Without shared metrics, this quickly turns into an argument of opinions. Measure the same things for both environments: answer quality, cost per 1,000 requests, average latency, error rate, and the amount of manual editing after the model. It is also useful to track how many requests had to be resent and how often users accept the answer without changes.
A good pilot usually looks simple: choose one process with a clear owner, prepare a small set of real requests under internal control, run them through the local model and the external API using the same rules, compare the result by quality, cost, and latency, and then define which data can go outside and which cannot.

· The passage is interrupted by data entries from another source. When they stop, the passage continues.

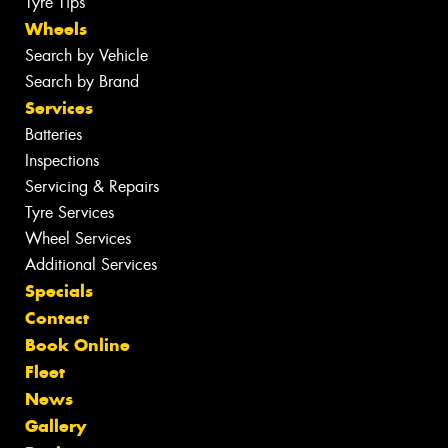
Tyre Tips
Wheels
Search by Vehicle
Search by Brand
Services
Batteries
Inspections
Servicing & Repairs
Tyre Services
Wheel Services
Additional Services
Specials
Contact
Book Online
Fleet
News
Gallery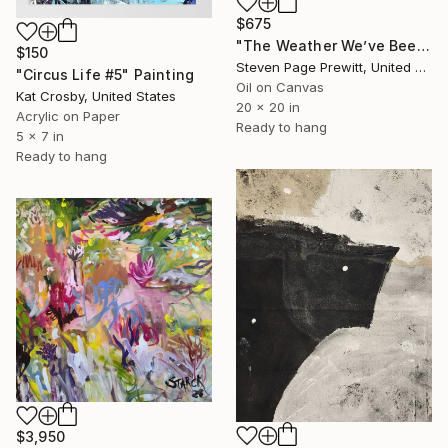
$675
"The Weather We’ve Been Waiting For 89 LXXXIX" Painting
$150
Steven Page Prewitt, United States
"Circus Life #5" Painting
Oil on Canvas
Kat Crosby, United States
20 x 20 in
Acrylic on Paper
Ready to hang
5 x 7 in
Ready to hang
$3,950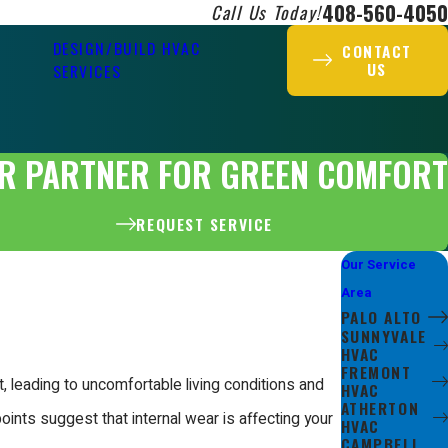
408-560-4050
Call Us Today!
DESIGN/BUILD HVAC
CONTACT
US
SERVICES
R PARTNER FOR GREEN COMFORT
REQUEST SERVICE
Our Service
Area
PALO ALTO
SUNNYVALE
HVAC
FREMONT
, leading to uncomfortable living conditions and
HVAC
ATHERTON
oints suggest that internal wear is affecting your
HVAC
CAMPBELL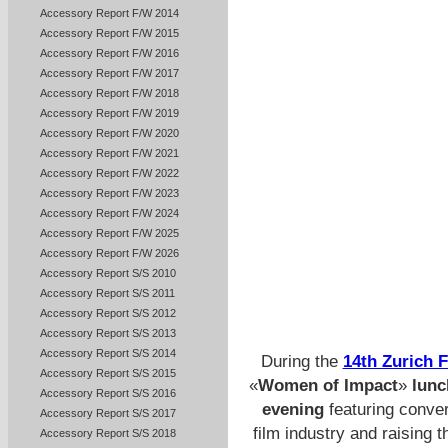
Accessory Report F/W 2014
Accessory Report F/W 2015
Accessory Report F/W 2016
Accessory Report F/W 2017
Accessory Report F/W 2018
Accessory Report F/W 2019
Accessory Report F/W 2020
Accessory Report F/W 2021
Accessory Report F/W 2022
Accessory Report F/W 2023
Accessory Report F/W 2024
Accessory Report F/W 2025
Accessory Report F/W 2026
Accessory Report S/S 2010
Accessory Report S/S 2011
Accessory Report S/S 2012
Accessory Report S/S 2013
Accessory Report S/S 2014
During the
14th Zurich F
Accessory Report S/S 2015
«
Women of Impact
»
lunc
Accessory Report S/S 2016
evening
featuring conver
Accessory Report S/S 2017
film industry and raising t
Accessory Report S/S 2018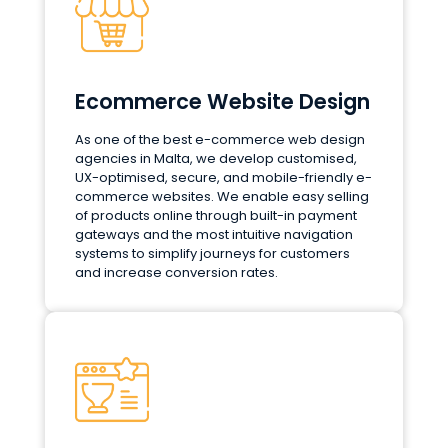
Ecommerce Website Design
As one of the best e-commerce web design
agencies in Malta, we develop customised,
UX-optimised, secure, and mobile-friendly e-
commerce websites. We enable easy selling
of products online through built-in payment
gateways and the most intuitive navigation
systems to simplify journeys for customers
and increase conversion rates.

If the team does not want to maintain separate integrations for external providers and locally hosted models, it can be compared with a single API approach. For example, AI Router gives one OpenAI-compatible endpoint for routing requests to external models and for teams that need a local environment on their own infrastructure. That simplifies the pilot: less code changes, and the difference between routes becomes visible faster. If data storage inside the country, PII masking, audit logs, and key-level limits matter to you, this option is especially convenient.
The whole point is simple: do not argue about strategy in general terms, but collect your own numbers on your own data. After a short pilot, it is usually already clear what should stay inside the country permanently, and what is cheaper and easier to leave outside.